Love – Perfect, Even When It Isn’t

So, here we are, Valentine’s Day 2016.  Another year and another day where the magic of love is celebrated across the globe.  To mark the occasion I’m going to share one of my favourite poems about love with you.

It’s Shakespeare’s Sonnet 130 and those of you who are familiar with it might be scratching your heads right now and wondering why I chose these particular fourteen lines where Shakespeare basically derides the physical attributes of the object of his affections.

However, for me, that is the point.  There is a truth and a reality in this Sonnet that is not present in so many other works.  Here, Shakespeare lays bare the fact he doesn’t find the lady in question particularly attractive and that others exist who are far more beauteous than her.  She is far from perfect but he loves her all the same, if not more so than he could love any of those other goddesses.

The last two lines are so beautiful – where he admits that it is the sum of all her parts and all her physical imperfections that make her a rare find indeed.

Love, even when it (seemingly) isn’t perfect, it is.

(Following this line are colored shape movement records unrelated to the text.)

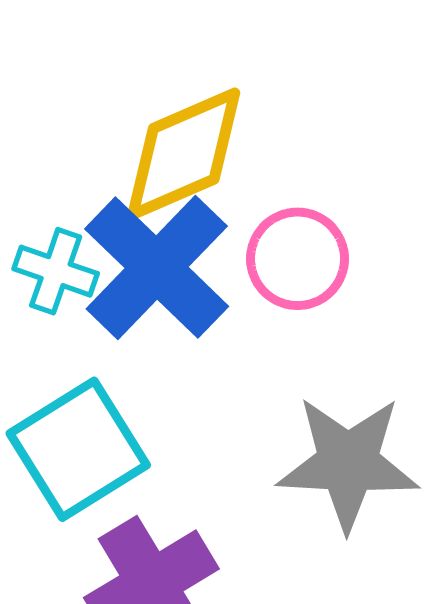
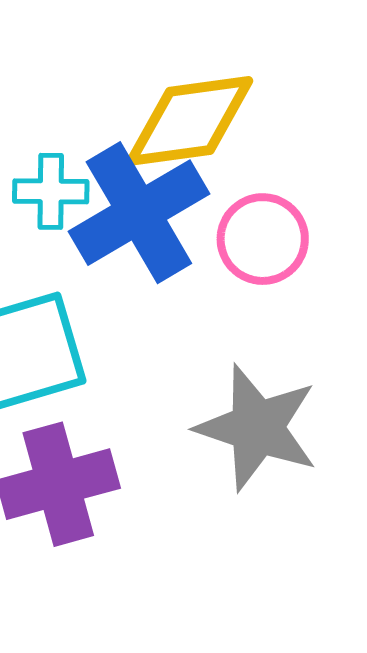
cyan cross: (56, 271) -> (51, 191), turned -34

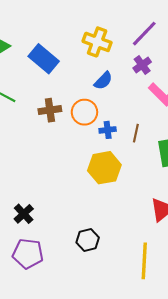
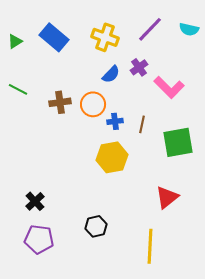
blue rectangle: (44, 59) -> (54, 37), moved
purple cross: (142, 65) -> (139, 67), moved

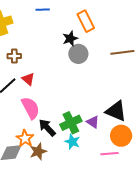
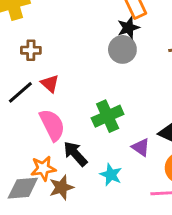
black star: (70, 39) -> (128, 28), moved
green cross: (71, 123) -> (108, 116), moved
orange star: (25, 138) -> (43, 168), turned 30

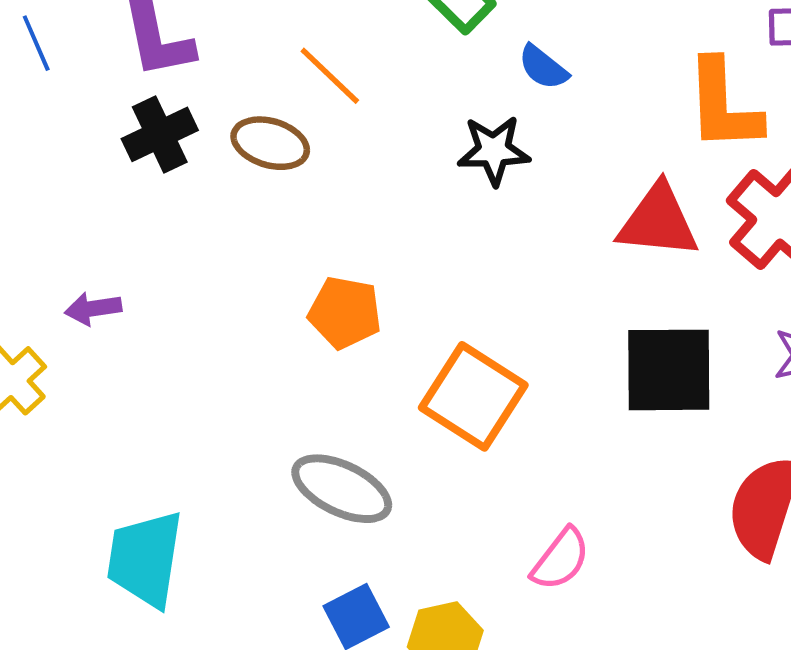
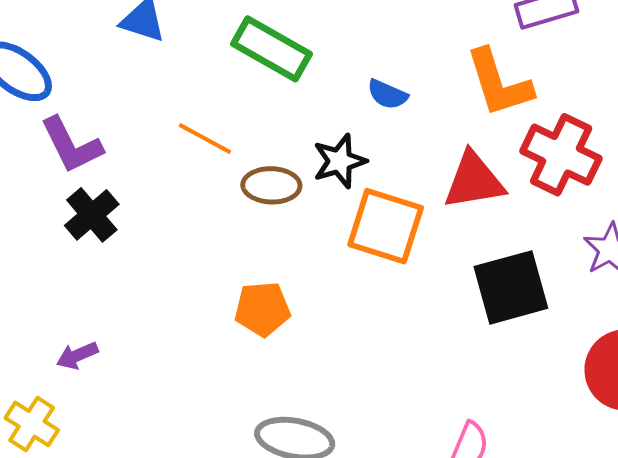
blue semicircle: (543, 67) -> (387, 94), moved
brown ellipse: (270, 143) -> (271, 185), moved
orange square: (473, 396) -> (386, 226), moved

Happy Valentine’s Day to you all  – Roisin.

SONNET 130

My mistress’ eyes are nothing like the sun;
Coral is far more red than her lips’ red;
If snow be white, why then her breasts are dun;
If hairs be wires, black wires grow on her head.
I have seen roses damask’d, red and white,
But no such roses see I in her cheeks;
And in some perfumes is there more delight
Than in the breath that from my mistress reeks.
I love to hear her speak, yet well I know
That music hath a far more pleasing sound;
I grant I never saw a goddess go;
My mistress, when she walks, treads on the ground:
And yet, by heaven, I think my love as rare
As any she belied with false compare.